Records supplied -
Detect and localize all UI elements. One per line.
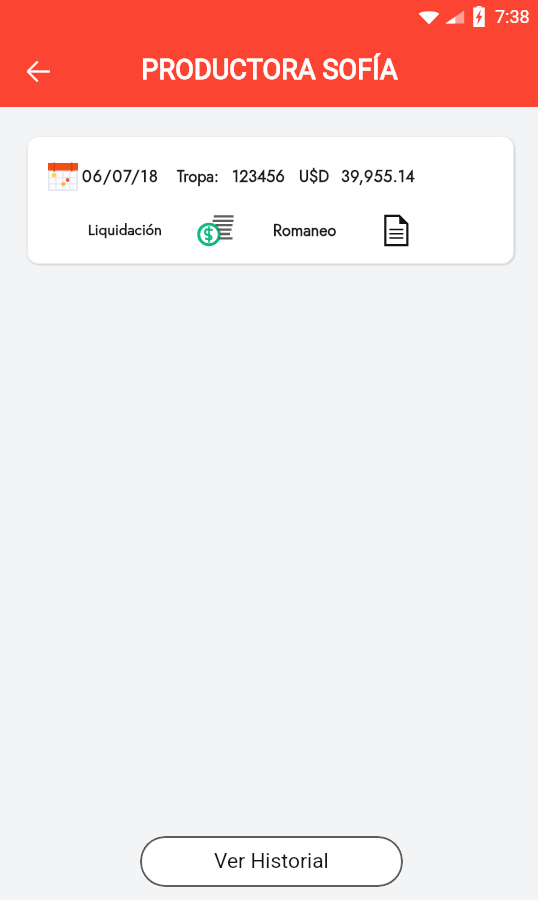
staticText: Romaneo <box>273 219 337 242</box>
button[interactable]: 06/07/18 <box>27 136 514 264</box>
staticText: Tropa: <box>177 165 219 188</box>
button[interactable]: Back <box>14 47 62 95</box>
staticText: 06/07/18 <box>82 165 159 188</box>
staticText: Liquidación <box>88 219 162 241</box>
button[interactable]: Ver Historial <box>140 836 403 887</box>
staticText: 7:38 <box>495 6 530 27</box>
staticText: Ver Historial <box>214 849 329 874</box>
staticText: 123456 <box>232 165 285 188</box>
staticText: PRODUCTORA SOFÍA <box>141 54 398 86</box>
staticText: U$D <box>299 165 330 188</box>
staticText: 39,955.14 <box>341 165 416 188</box>
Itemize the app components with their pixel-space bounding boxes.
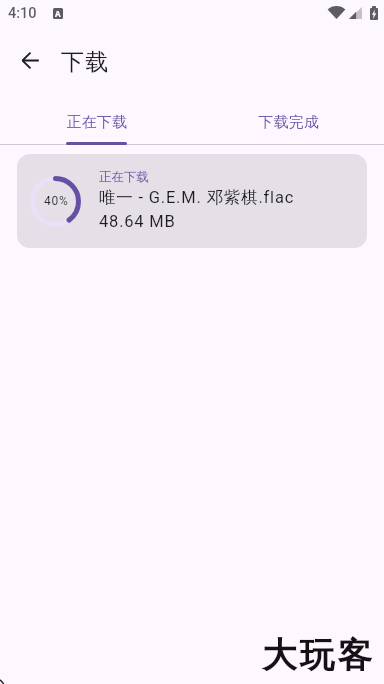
other: Wi-Fi (328, 6, 345, 19)
button[interactable]: Back (14, 44, 46, 76)
staticText: A (55, 8, 61, 19)
other: Battery charging (370, 6, 378, 20)
button[interactable]: 40% (17, 154, 367, 248)
staticText: 48.64 MB (99, 212, 176, 231)
other: Mobile signal (349, 7, 362, 19)
staticText: 唯一 - G.E.M. 邓紫棋.flac (99, 187, 295, 208)
staticText: 4:10 (8, 5, 37, 22)
staticText: 下载完成 (258, 113, 320, 132)
button[interactable]: 下载完成 (193, 100, 384, 145)
staticText: 40% (44, 194, 69, 208)
staticText: 正在下载 (66, 113, 128, 132)
staticText: 下载 (60, 48, 109, 77)
staticText: 正在下载 (99, 169, 149, 185)
button[interactable]: 正在下载 (1, 100, 193, 145)
staticText: 大玩客 (262, 634, 376, 677)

Exercise goal -
Look through the entries above. Extract each line with the word "Back".

Your solution -
button[interactable]: Back <box>14 47 62 95</box>
button[interactable]: Back (14, 44, 46, 76)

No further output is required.